I would like to thank my former PhD advisor, Dr Davis Ng, for his invaluable guidance during several key junctures in the project and for always giving me the freedom to pursue my ideas. In addition, he was encouraging and supportive of me continuing on in academia, which boosted my confidence in my ability to perform independent research. One particular point he made that stayed with me is that the rules governing biological processes are very often close to perfect, but typically come with exceptions with logical causes behind them, some being more obvious than others. Thus, one of the jobs of a scientist is to figure out the reasons behind those exceptions so that the rules can be elucidated and accurately characterized. I feel that this advice was very applicable to the project.

What motivated you to pursue a career in science, and what have been the most interesting moments on the path that led you to where you are now?

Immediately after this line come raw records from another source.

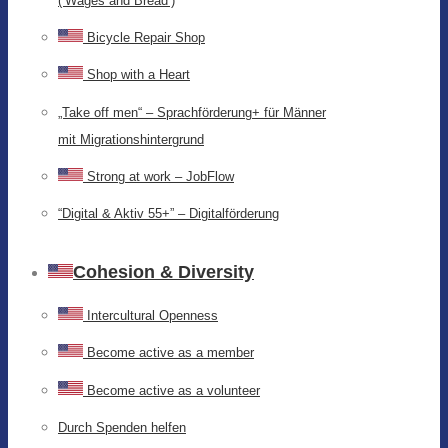
(‘Wages and Bread’)
Bicycle Repair Shop
Shop with a Heart
„Take off men“ – Sprachförderung+ für Männer
mit Migrationshintergrund
Strong at work – JobFlow
“Digital & Aktiv 55+” – Digitalförderung
Cohesion & Diversity
Intercultural Openness
Become active as a member
Become active as a volunteer
Durch Spenden helfen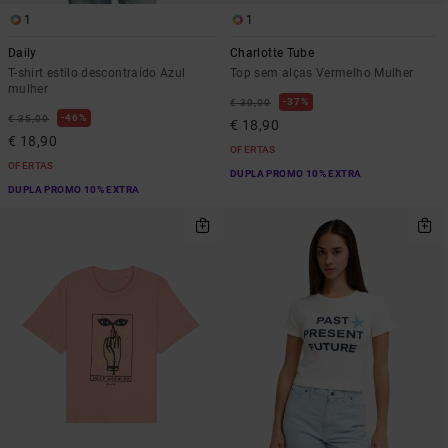
1
1
Daily
Charlotte Tube
T-shirt estilo descontraído Azul
Top sem alças Vermelho Mulher
mulher
37%
€ 30,00
46%
€ 35,00
€ 18,90
€ 18,90
OFERTAS
OFERTAS
DUPLA PROMO 10% EXTRA
DUPLA PROMO 10% EXTRA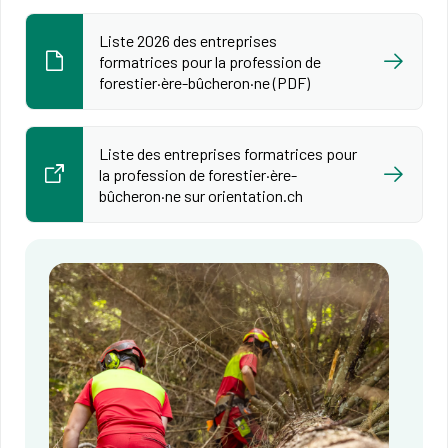
Liste 2026 des entreprises
formatrices pour la profession de
forestier·ère-bûcheron·ne (PDF)
Liste des entreprises formatrices pour
la profession de forestier·ère-
bûcheron·ne sur orientation.ch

Living organisms are the most interesting things in the universe. Learning more about the inner workings of cells helps us to not only understand ourselves at a very intriguing, fundamental level, but also enables us to fix real-world problems such as disease. For those reasons, I gained a strong interest in cell biology. That started me on my journey to acquiring the skills and knowledge needed to make contributions to science and medicine. I am still on that journey and hope to stay on it for as long as possible.

What's next for you?

Recently, I have been heavily invested in industrial laboratory automation and utilizing it to enhance the speed at which molecular diagnostics can be carried out. I hope to one day use the skills and knowledge I have gained in industry to perform in-depth, high-throughput, global genomic and proteomic studies in yeast and mammalian cells with a focus on protein quality control mechanisms, such as P2 residue-based cellular location signaling, and how they play into the progression of common diseases.

Tell us something interesting about yourself that wouldn't be on your CV.

I am currently getting an education on how to take care of a baby boy. I have a 6-month old son named Calin who has been keeping me and my wife very busy when I'm not working. He has taught me that milk is infinitely more important than any research I might be doing at the moment!